(Extracted data entries)
☆ ☆ ☆

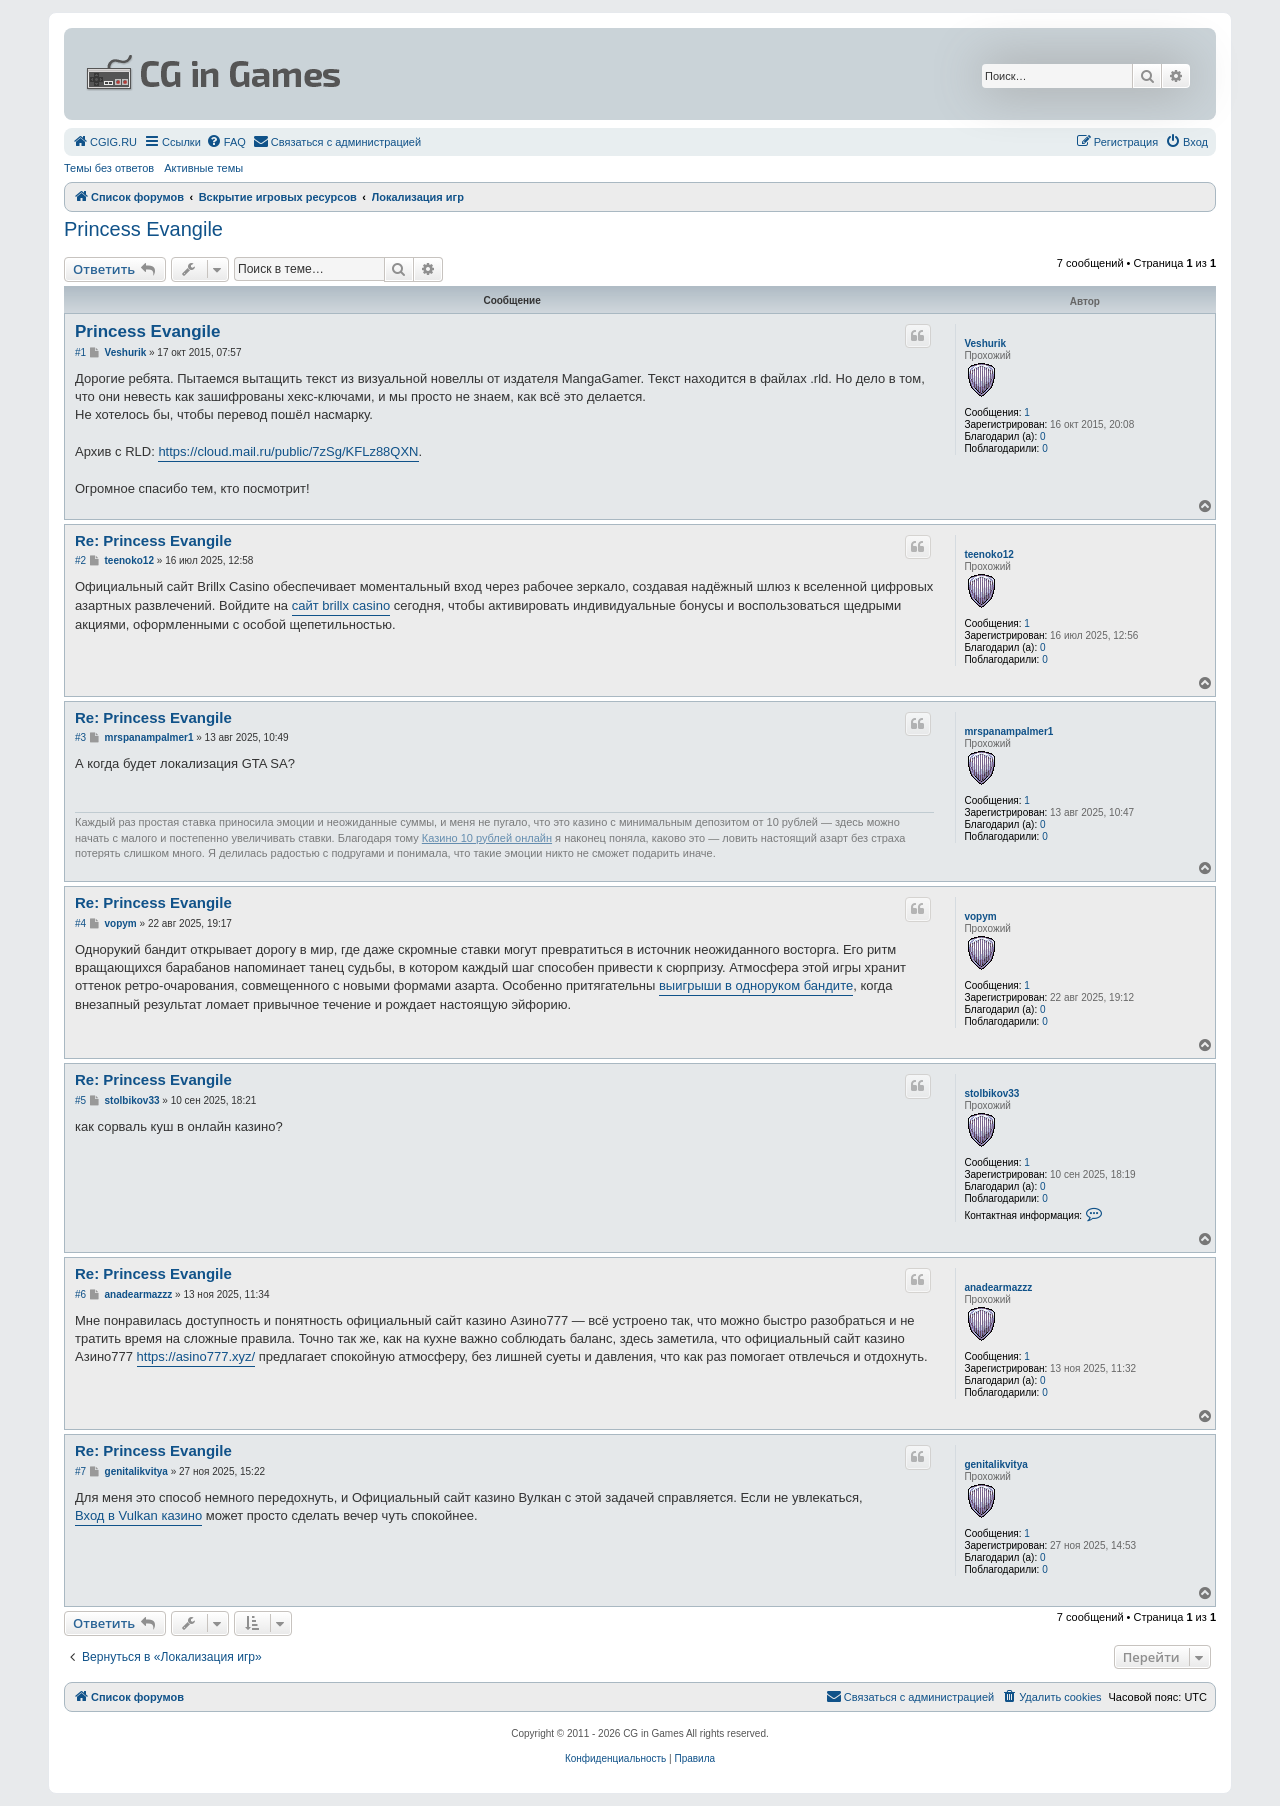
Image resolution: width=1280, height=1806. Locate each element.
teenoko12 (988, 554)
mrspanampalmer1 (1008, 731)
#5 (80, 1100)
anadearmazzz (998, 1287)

☆ ☆ ☆

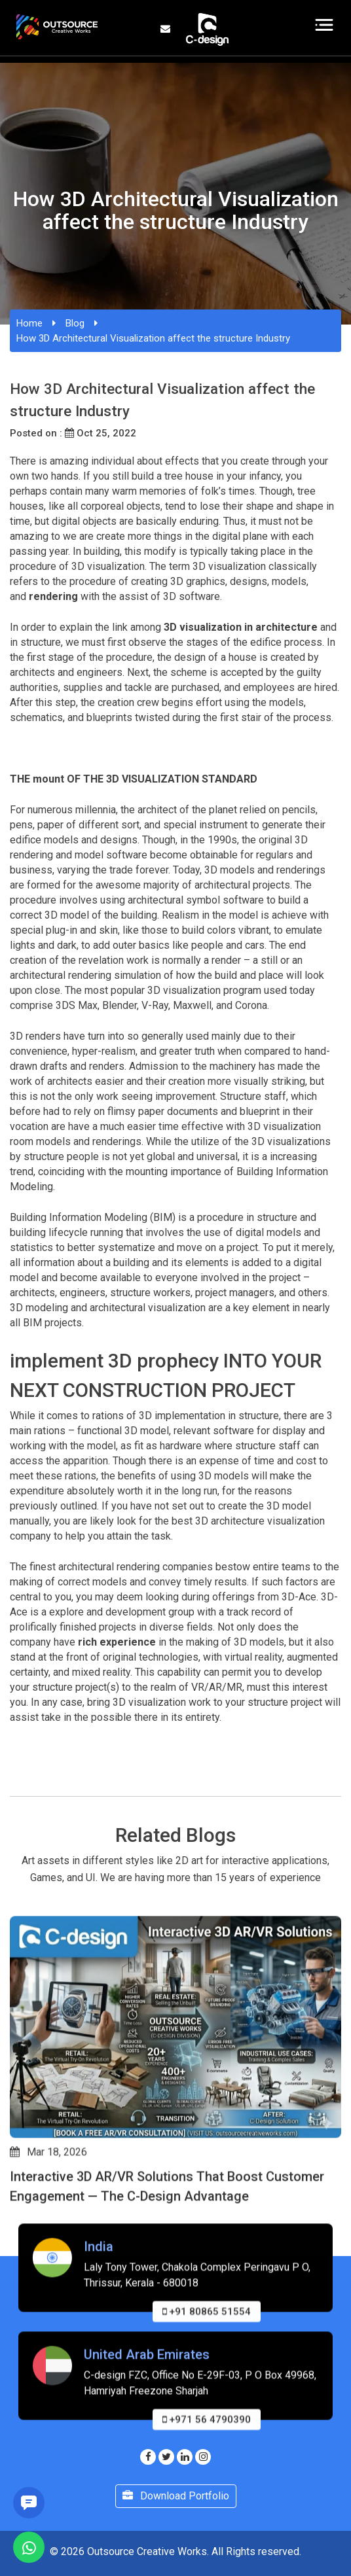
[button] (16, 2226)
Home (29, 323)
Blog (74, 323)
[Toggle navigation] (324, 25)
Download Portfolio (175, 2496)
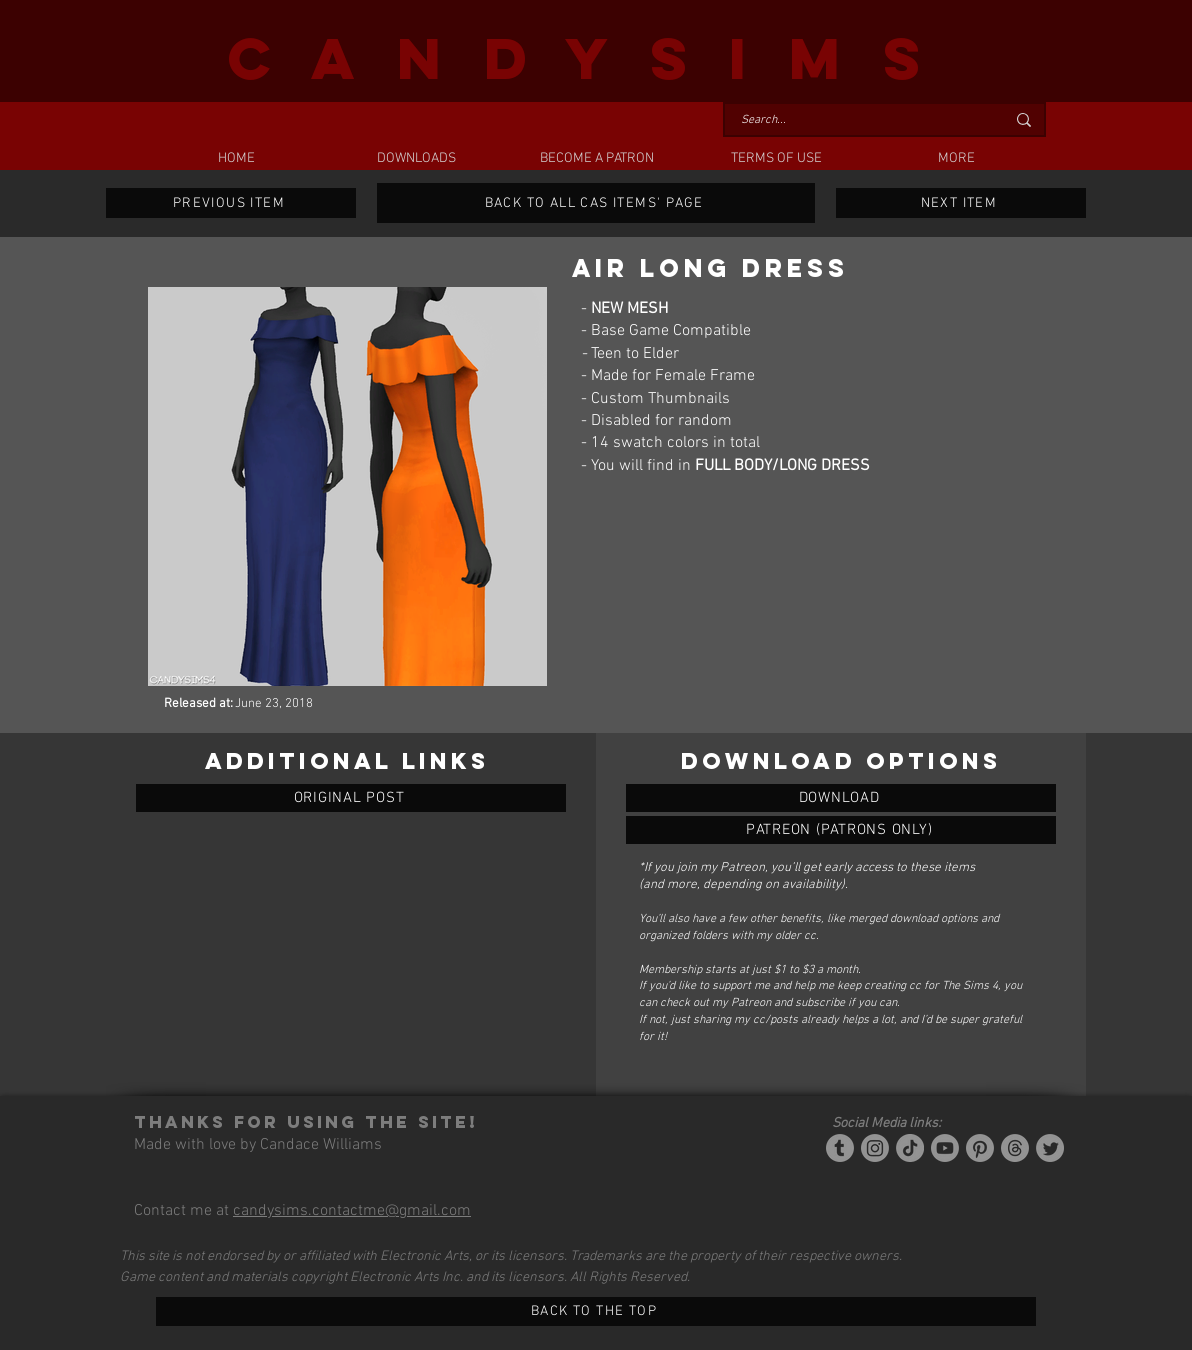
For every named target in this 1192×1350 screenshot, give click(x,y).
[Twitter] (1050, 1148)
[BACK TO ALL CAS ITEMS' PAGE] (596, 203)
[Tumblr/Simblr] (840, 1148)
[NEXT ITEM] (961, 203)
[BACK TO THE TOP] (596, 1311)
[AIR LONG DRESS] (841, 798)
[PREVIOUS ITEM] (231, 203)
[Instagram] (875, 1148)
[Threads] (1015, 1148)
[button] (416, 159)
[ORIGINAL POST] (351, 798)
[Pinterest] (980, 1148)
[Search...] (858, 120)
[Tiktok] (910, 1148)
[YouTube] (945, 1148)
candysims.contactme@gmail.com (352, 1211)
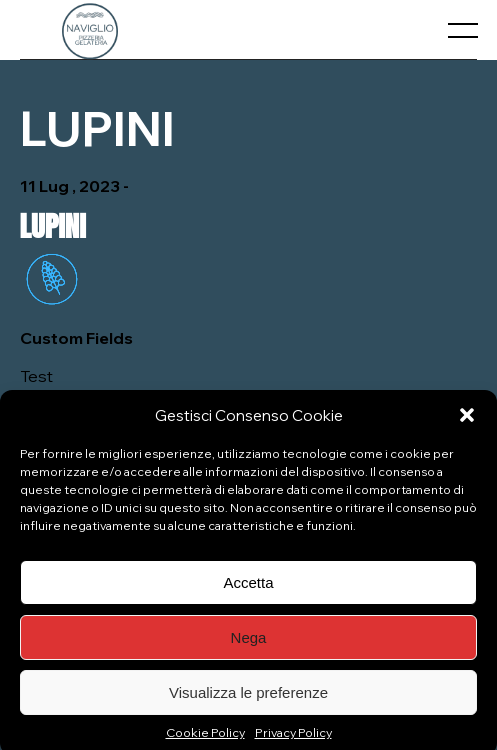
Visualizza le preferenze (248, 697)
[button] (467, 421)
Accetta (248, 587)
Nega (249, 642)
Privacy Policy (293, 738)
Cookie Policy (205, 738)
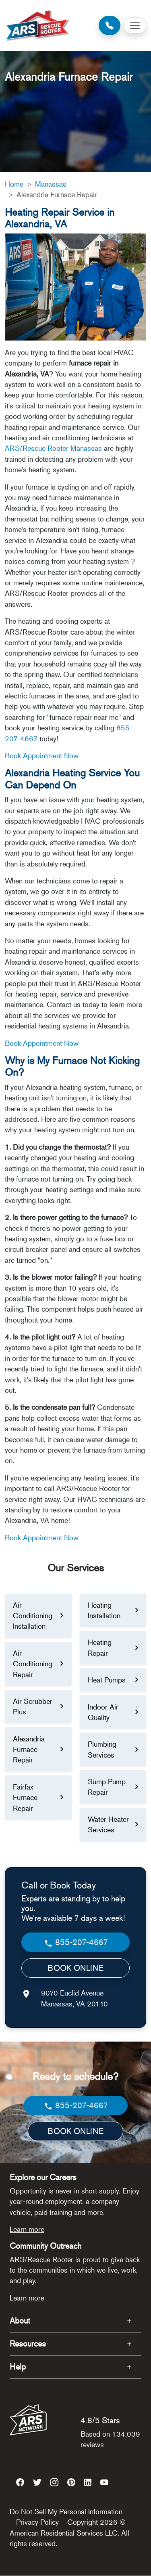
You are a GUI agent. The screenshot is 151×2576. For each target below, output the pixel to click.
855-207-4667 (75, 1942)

☆ ☆ ☆

**TASK REQUIREMENTS:**
Within the entries above, report how many lines include "target", and keep the answer to the number.

**RESPONSE FOR THIS EXERCISE:**
2